Les juges ont choisi de placer l’intérêt supérieur de l’enfant au coeur de leur argumentaire.
Mères porteuses, le débat juridique reste entier
En juin dernier, la Cour européenne des droits de l’homme (CEDH) a condamné la France pour ne pas avoir transcrit l’état civil d’enfants nés par mère porteuse. L’arrêt de la Cour fait l’objet d’un vif débat chez les juristes, certains estimant que seul le père biologique des enfants doit être reconnu en droit interne.
BOETON Marie
Invoquant l’intérêt supérieur de l’enfant, la CEDH a condamné la France le 26 juin dernier pour avoir refusé de retranscrire dans l’état civil français les actes de naissance d’enfants issus d’une gestation pour autrui (GPA). Cette décision deviendra exécutoire le 26 septembre prochain, le gouvernement ayant renoncé à faire appel.
Reste à savoir comment, concrètement, effectuer cette transcription. L’arrêt de la CEDH est en effet rédigé de façon ambiguë. Les juges européens évoquent, certes, à maintes reprises le rôle crucial joué par les parents d’intention dans la construction identitaire de leurs enfants mais, en fin d’arrêt, ils ne se focalisent plus que sur leur père (qui est aussi leur géniteur). Et concluent ainsi: « Au regard de l’importance de la filiation biologique en tant qu’élément de l’identité de chacun, on ne saurait prétendre qu’il est conforme à l’intérêt d’un enfant de le priver d’un lien juridique de cette nature » (art. 100).
t Que faut-il comprendre? La Cour exige-t-elle que la France reconnaisse comme parents à part entière les couples ayant eu recours à une GPA – ce qui revient en quelque sort à avaliser le recours à ce mode de procréation? Ou demande-t-elle seulement que soit reconnue la vérité biologique, et donc uniquement le lien au père? « Il est regrettable que la CEDH n’ait pas d’emblée levé l’incertitude sur ce point pourtant crucial », déplore la Revue des droits de l’homme dans son exégèse de l’arrêt.
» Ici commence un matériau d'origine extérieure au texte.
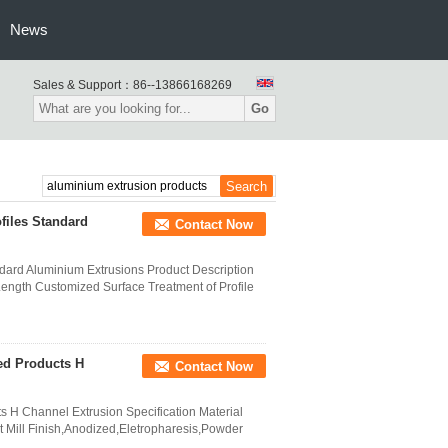
News
Sales & Support：
86--13866168269
Go
files Standard
Contact Now
dard Aluminium Extrusions Product Description
ength Customized Surface Treatment of Profile
ed Products H
Contact Now
 H Channel Extrusion Specification Material
 Mill Finish,Anodized,Eletropharesis,Powder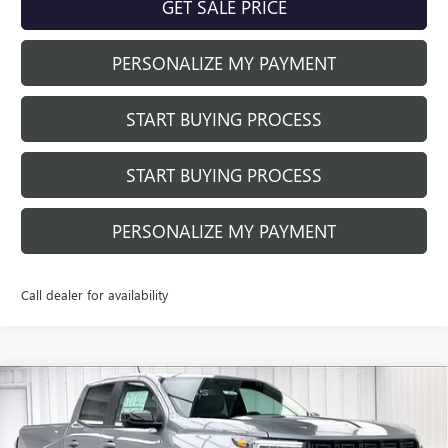
GET SALE PRICE
PERSONALIZE MY PAYMENT
START BUYING PROCESS
START BUYING PROCESS
PERSONALIZE MY PAYMENT
Call dealer for availability
Compare Vehicle
$42,871
NEW
2026
GMC CANYON
ELEVATION
$4,798
FINAL PRICE
SAVINGS
Price Drop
Sans surprise, les juristes français sont eux aussi partagés. Pour l’avocate Caroline Mecary, spécialiste de ce type de dossiers, ce qu’il faut retenir, c’est l’esprit de la décision. « Les juges ont choisi de placer l’intérêt supérieur de l’enfant au coeur de leur argumentaire. Comment, dès lors, ne reconnaître que l’un des deux parents? » Un point de vue qui ne fait pas l’unanimité. « Les juges ne condamnent la France que pour défaut de reconnaissance de la filiation paternelle qui, en l’espèce, est fondée sur la vérité biologique, estime la professeur de droit Adeline Gouttenoire. Ayant sans doute eu du mal à se mettre d’accord, ils ont finalement opté pour ce compromis: reconnaître la filiation avec le parent biologique, mais pas avec le parent d’intention. »
t Quelle lecture fera la France de cet arrêt? La chancellerie se refuse, pour l’heure, à tout commentaire. Si elle choisissait une lecture a minima, quid du sort juridique de la mère d’intention? « Elle pourrait, par exemple, bénéficier d’un jugement de délégation avec partage de l’autorité parentale », précise l’avocate Marie-Cécile Bizard.